In the end I sold most of my holdings and ended up sitting in cash. Everyone was talking about the big crash which is coming right now. The perfect opportunity to end the margin misery and wait for the big crash. To bridge the waiting time, I bought some gold miners in January and sold them (but way to early). I also fiddled in some extreme speculative investment instruments and lost more money than I made with it – all the time waiting for the crash. The crash didn’t come. But of course tomorrow he will!
I realized I need to reassess my investment “strategy” – especially the ratio time/reward. Which was extreme low and only made my broker rich.
So back to the drawing board. What do I want?

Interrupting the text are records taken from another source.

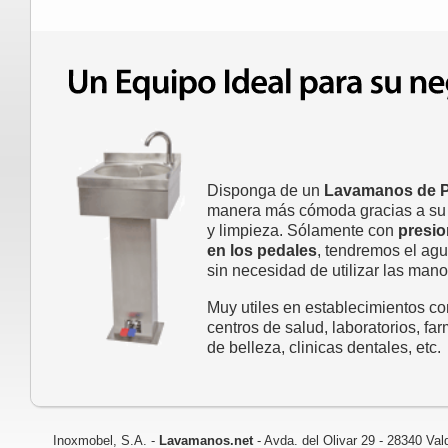
Disponga de un
Lavamanos de 
manera más cómoda gracias a su f
y limpieza. Sólamente con
presio
en los pedales
, tendremos el agu
sin necesidad de utilizar las mano
Muy utiles en establecimientos 
centros de salud, laboratorios, fa
de belleza, clinicas dentales, etc.
Inoxmobel, S.A. -
Lavamanos.net
- Avda. del Olivar 29 - 28340 V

1) I want a strategy to build up a portfolio with a rising income stream.
2) I want to speculate because deep down in my heart I’m a soldier of (mis)fortune.
These two points exclude them selves. So I have to separate them from each other. I now hold a portfolio of several speculative investments – which is always there to be liquidated. This portfolio will be restricted in total value.

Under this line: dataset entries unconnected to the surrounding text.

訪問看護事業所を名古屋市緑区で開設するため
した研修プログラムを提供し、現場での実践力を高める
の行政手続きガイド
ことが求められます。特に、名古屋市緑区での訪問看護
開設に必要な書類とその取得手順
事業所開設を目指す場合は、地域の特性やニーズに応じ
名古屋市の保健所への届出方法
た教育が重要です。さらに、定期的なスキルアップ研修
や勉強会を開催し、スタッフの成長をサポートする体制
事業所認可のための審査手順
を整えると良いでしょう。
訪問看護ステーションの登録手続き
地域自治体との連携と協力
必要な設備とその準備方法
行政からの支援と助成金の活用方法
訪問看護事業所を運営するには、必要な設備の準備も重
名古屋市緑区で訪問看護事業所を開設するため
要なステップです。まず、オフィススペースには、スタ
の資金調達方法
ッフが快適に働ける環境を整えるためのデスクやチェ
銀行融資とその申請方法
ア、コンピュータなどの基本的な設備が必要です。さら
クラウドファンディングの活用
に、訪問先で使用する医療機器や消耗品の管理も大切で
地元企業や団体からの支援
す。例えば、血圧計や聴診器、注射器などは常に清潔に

And I have my dividend portfolio which will not be touched or when then by good reason (overvaluation, business deterioration). The use of margin will only be justified for speculative investments which are short term in nature. I’m not sure if I should include writing about my speculative positions, what do you think? I consider them as gambling and don’t think this should be included here.
Maybe this doesn’t sound like news for you. But for me it is. Over the last year I learned a lot about myself. How does it feel when a position is going to -90%? How does it feel when the margin is already in use and the market keeps going down and you can’t buy anything, because this is only the beginning of the big crash? How does it feel to sell positions which then starts or keeps rising big in value? I think I made many of all possible mistakes (buying high selling low, chasing yield and trying to catch a falling knife etc.).
It was quite an experience, but I’m also tired of it. The learning process will never end, but I will avoid to repeat my mistakes. And I’m thankful for all my endeavors and mistakes. Considering that I’ve started investing just two years ago, it’s fine for me.
So what’s the new agenda for my dividend portfolio going forward?
1.) Growing EPS
2.) Low long term debt
3.) Low dividend payout ratio
4.) Buy only below historical average valuation (fair value)
And just to show the execution of the new plan:
my last buys where Gilead Sciences (GILD) and Novo Nordisk (NVO).
GILD doesn’t exactly correspond to (1) but the absurd low valuation and low payout ratio will make this an auto-buy for me.
NVO recent slide into fair valuation was another trigger for me. Diminished growth prospects, but an excellent business. Both companies have nearly no long term debt.
I will continues to add, if their valuation keeps below the historical average.
There are many very interesting health care related companies which are coming down to fair valuation:
ABBV, AMGN, CAH, CVS, MCK, …
TROW looks also very interesting!
So I will keep working hard to earn more money and try to save all of it.